Lambino was responding to reports quoting Plaza as saying she would talk to the president about her misgivings over the CIT reform bill now pending in Congress.
Finance Undersecretary Karl Chua said contrary to Plaza’s claim that neither Peza nor its locators were consulted in the crafting of Package 2, several dialogues were in fact held with Peza and other stakeholders.
“In fact, we took into consideration Peza’s comments, which was why several changes were made to the original Package 2 proposal,” Chua said.
“During our consultations with director-general Plaza, she even agreed to the principles of Package 2―that it be performance-based, targeted, time bound and transparent,” Chua said.
Chua said he was puzzled why Plaza had apparently changed her mind and was now opposing the tax reform bill that aimed to benefit struggling SMEs rather than protect a few firms with oversized profit margins.

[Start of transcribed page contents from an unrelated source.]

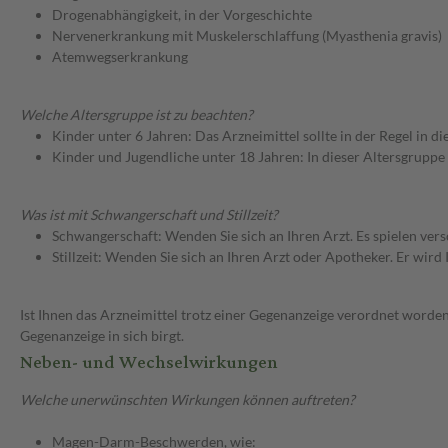
Drogenabhängigkeit, in der Vorgeschichte
Nervenerkrankung mit Muskelerschlaffung (Myasthenia gravis)
Atemwegserkrankung
Welche Altersgruppe ist zu beachten?
Kinder unter 6 Jahren: Das Arzneimittel sollte in der Regel in 
Kinder und Jugendliche unter 18 Jahren: In dieser Altersgruppe
Was ist mit Schwangerschaft und Stillzeit?
Schwangerschaft: Wenden Sie sich an Ihren Arzt. Es spielen ve
Stillzeit: Wenden Sie sich an Ihren Arzt oder Apotheker. Er wi
Ist Ihnen das Arzneimittel trotz einer Gegenanzeige verordnet worden
Gegenanzeige in sich birgt.
Neben- und Wechselwirkungen
Welche unerwünschten Wirkungen können auftreten?
Magen-Darm-Beschwerden, wie: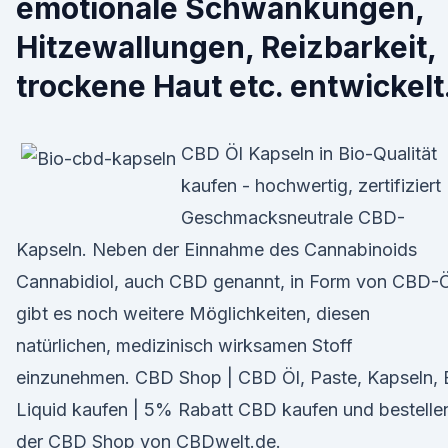
emotionale Schwankungen,
Hitzewallungen, Reizbarkeit,
trockene Haut etc. entwickelt
CBD Öl Kapseln in Bio-Qualität
kaufen - hochwertig, zertifiziert
Geschmacksneutrale CBD-
Kapseln. Neben der Einnahme des Cannabinoids
Cannabidiol, auch CBD genannt, in Form von CBD-Ö
gibt es noch weitere Möglichkeiten, diesen
natürlichen, medizinisch wirksamen Stoff
einzunehmen. CBD Shop | CBD Öl, Paste, Kapseln, 
Liquid kaufen | 5% Rabatt CBD kaufen und bestelle
der CBD Shop von CBDwelt.de.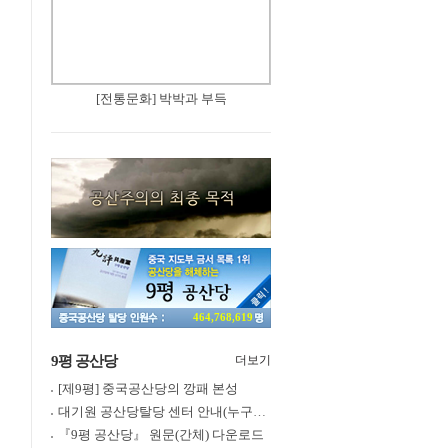
[전통문화] 박박과 부득
464,768,619
9평 공산당
더보기
[제9평] 중국공산당의 깡패 본성
대기원 공산당탈당 센터 안내(누구나 쉽게 退黨, 退團, 退隊 가능)
『9평 공산당』 원문(간체) 다운로드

Following such consultations with PEZA officials and industry players, Chua said that several adjustments were made to Package 2 to take into account their concerns.
These adjustments include retaining Peza’s power to extend incentives to most projects, keeping the one-stop-shop function and retaining the provision “in lieu of local business taxes” on the grant of special rates for locators.

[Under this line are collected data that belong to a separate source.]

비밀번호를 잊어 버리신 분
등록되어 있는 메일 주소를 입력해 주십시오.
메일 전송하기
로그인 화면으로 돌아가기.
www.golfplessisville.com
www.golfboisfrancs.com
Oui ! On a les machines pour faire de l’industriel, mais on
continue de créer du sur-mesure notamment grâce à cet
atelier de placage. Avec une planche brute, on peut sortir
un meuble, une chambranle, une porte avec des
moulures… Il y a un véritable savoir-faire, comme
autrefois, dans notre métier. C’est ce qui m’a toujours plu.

The House of Representatives approved on Sept. 10 its version of CTRP Package 2 dubbed the Tax Reform for Attracting Better and Higher-quality Opportunities Act or Trabaho bill. The Senate, meanwhile, is still deliberating on the CIT reform bill introduced by Senate President Vicente Sotto III.
Lambino said the status quo of dangling tax incentives as a band-aid solution to make up for the structural defects of the business environment, which the government had been doing for over 50 years, had not encouraged export diversification and innovation.
“Instead, the outcomes are corporate geese fattened from incentives granted forever, declining export competitiveness, and foreign direct investment inflows that remain lackluster if compared to our neighboring countries,” Lambino said.
He said the Trabaho bill aimed to reverse this unfair setup because it “favors investors that support our development objectives, which are: to create more and better jobs, promote research and development, encourage innovation, stimulate domestic industries, promote countryside development, and diversify our product base to higher-value exports.”
The Finance Department said that in 2015, the government gave away P86.3 billion worth of income tax incentives to firms that paid out a total of P141.8 billion combined in dividends to their respective shareholders.